Pedro Ibarra

No siempre es usado este preciado don que habita debajo de nuestros cabellos, el poderlo hacer es cosa que permite ejercitar ese órgano muchas veces dando razón de existencia y dignidad a la persona. Carecer de ese don empobrece nuestra existencia dejando nuestra vida a merced de cualquier desalmado manipulador que desee convertirnos en un pobre juguete a su entero capricho.

Ese hermoso grito, estridente, que hace temblar los cielos cuando se emplea sobre el pico de una montaña diciendo: ¡Yo soy un hombre libre que quiere saber!, es el triunfo de nuestra voluntad y decencia queriendo ser el dueño supremo de todas las células que forman nuestro cuerpo alzado sobre los detritus sociales.
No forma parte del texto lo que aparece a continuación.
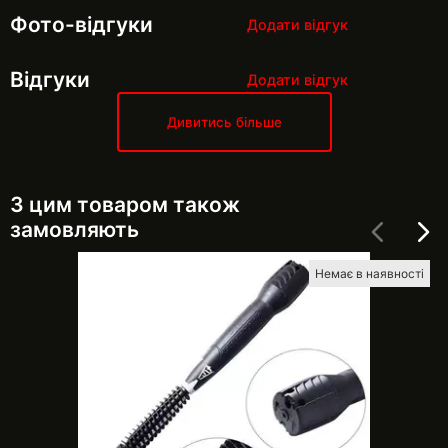
Фото-відгуки
Додати відгук
Відгуки
Додати відгук
Дивитись більше
З цим товаром також
замовляють
Немає в наявності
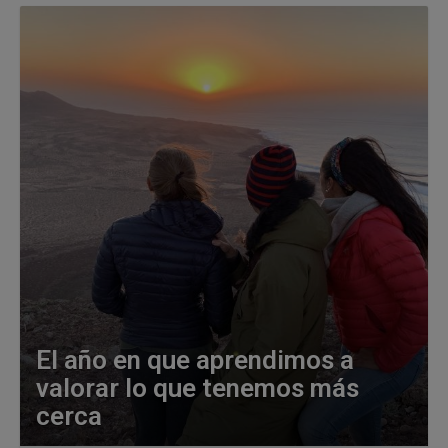
El año en que aprendimos a
valorar lo que tenemos más
cerca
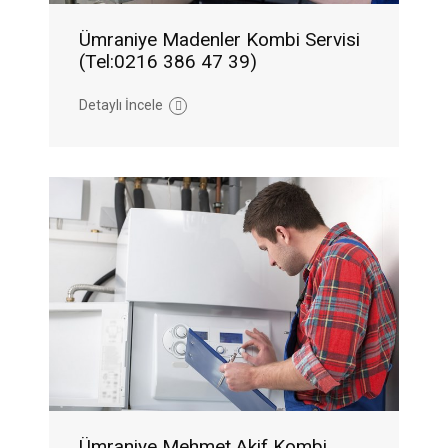
Ümraniye Madenler Kombi Servisi
(Tel:0216 386 47 39)
Detaylı İncele
Ümraniye Mehmet Akif Kombi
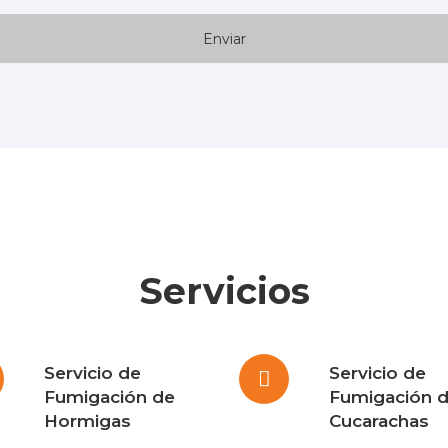
Servicios
Servicio de
Servicio de
Fumigación de
Fumigación 
Hormigas
Cucarachas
Ellos, que tanto destruyen nuestras lejanas inocencias infantiles, quedan reducidos por ese querer ser mejor de lo que nos obligan, ese maldito alfarero que es nuestro entorno.
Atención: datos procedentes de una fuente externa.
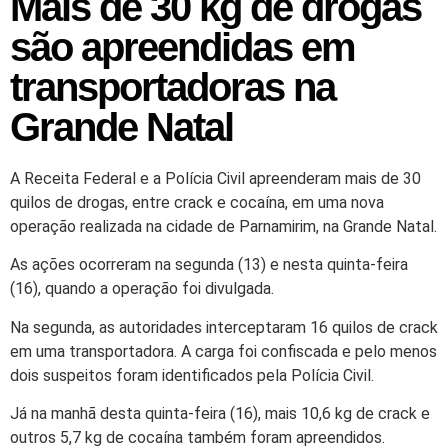
Mais de 30 kg de drogas
são apreendidas em
transportadoras na
Grande Natal
A Receita Federal e a Polícia Civil apreenderam mais de 30
quilos de drogas, entre crack e cocaína, em uma nova
operação realizada na cidade de Parnamirim, na Grande Natal.
As ações ocorreram na segunda (13) e nesta quinta-feira
(16), quando a operação foi divulgada.
Na segunda, as autoridades interceptaram 16 quilos de crack
em uma transportadora. A carga foi confiscada e pelo menos
dois suspeitos foram identificados pela Polícia Civil.
Já na manhã desta quinta-feira (16), mais 10,6 kg de crack e
outros 5,7 kg de cocaína também foram apreendidos.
A cuántos cientos de “porqués” son silenciadas sus respuestas, siendo finalmente arrojados todos ellos en el profundo pozo de las miserias. Cosas que deberían de ser sabidas por todos , son calladas en el nombre de las buenas formas, o que políticamente no son prudentes el saberlas. Ese dedo cruzado sobre nuestros labios, tapando posibles verdades, es el eterno carcelero que obedece a su amo.

Esos ojos que tenemos en frente girando completamente hacia otro lado, indicando silencio a nuestras opiniones, por estar vecina la víctima, son también usuales razones que provocan muchas veces “porqués” a las almas puras.

Los padres protectores de las buenas costumbres se escandalizan muchas veces, al oír a más de un deslenguado, dar libertad suprema a sus opiniones y pensamientos, alegando, en nombre de la paz social y la armonía ciudadana, no alterar la convivencia humana, quedando el deslenguado sin poder tener respuesta a su demanda y añadiendo otro infinito “porqué” a su compañero “el pozo”. Sin, embargo, a lo largo de la historia de la especie humana y en sus muchos conflictos sanguinarios, no debe de estar lejana la culpa y razón de estas carnicerías, pues fueron provocadas por un cúmulo inaudito de “porqués”.

Amontonados, y sin respuesta, de los más oprimidos de la tierra. Seres que poseían los vientres llenos de “porqués” y no de manjares.

Siguen los años y, con ellos sus silencios, nuestro entrañable compañero “porqué” no puede vivir en libertad, siempre llevando sobre sus labios el milenario dedo que, como barrote de hierro, limita su libre albedrío. Sólo contemplando, con verdadera pasión, la inmensa belleza de un bosque en la puede hallar las respuestas a todos sus “porqués”. Ella, como madre que es, para cada pregunta tiene mil respuestas, cada una de ellas a cuál más sincera.